START Stored data

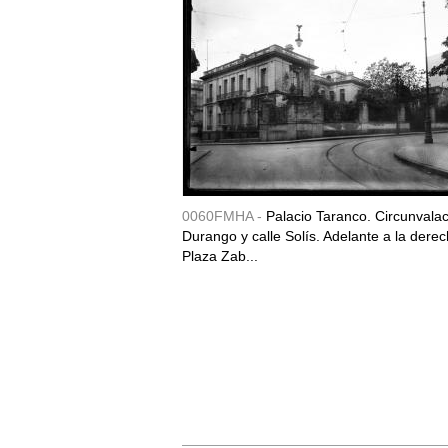
0060FMHA -
Palacio Taranco. Circunvala
Durango y calle Solís. Adelante a la derec
Plaza Zab...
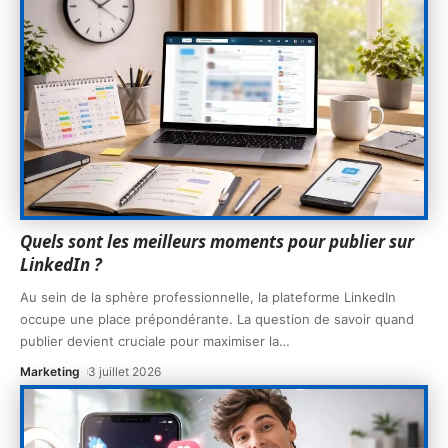
Quels sont les meilleurs moments pour publier sur
LinkedIn ?
Au sein de la sphère professionnelle, la plateforme LinkedIn
occupe une place prépondérante. La question de savoir quand
publier devient cruciale pour maximiser la
…
Marketing
3 juillet 2026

END Stored data

#### [Task details]
Beginning with the line that contains "Palacio Taranco. Circunvala", reproduce every line through the end of the records above exactly, leaving pictures out.

#### [Answer space]
Palacio Taranco. Circunvala
Durango y calle Solís. Adelante a la derec
Plaza Zab...
Quels sont les meilleurs moments pour publier sur
LinkedIn ?
Au sein de la sphère professionnelle, la plateforme LinkedIn
occupe une place prépondérante. La question de savoir quand
publier devient cruciale pour maximiser la
…
Marketing
3 juillet 2026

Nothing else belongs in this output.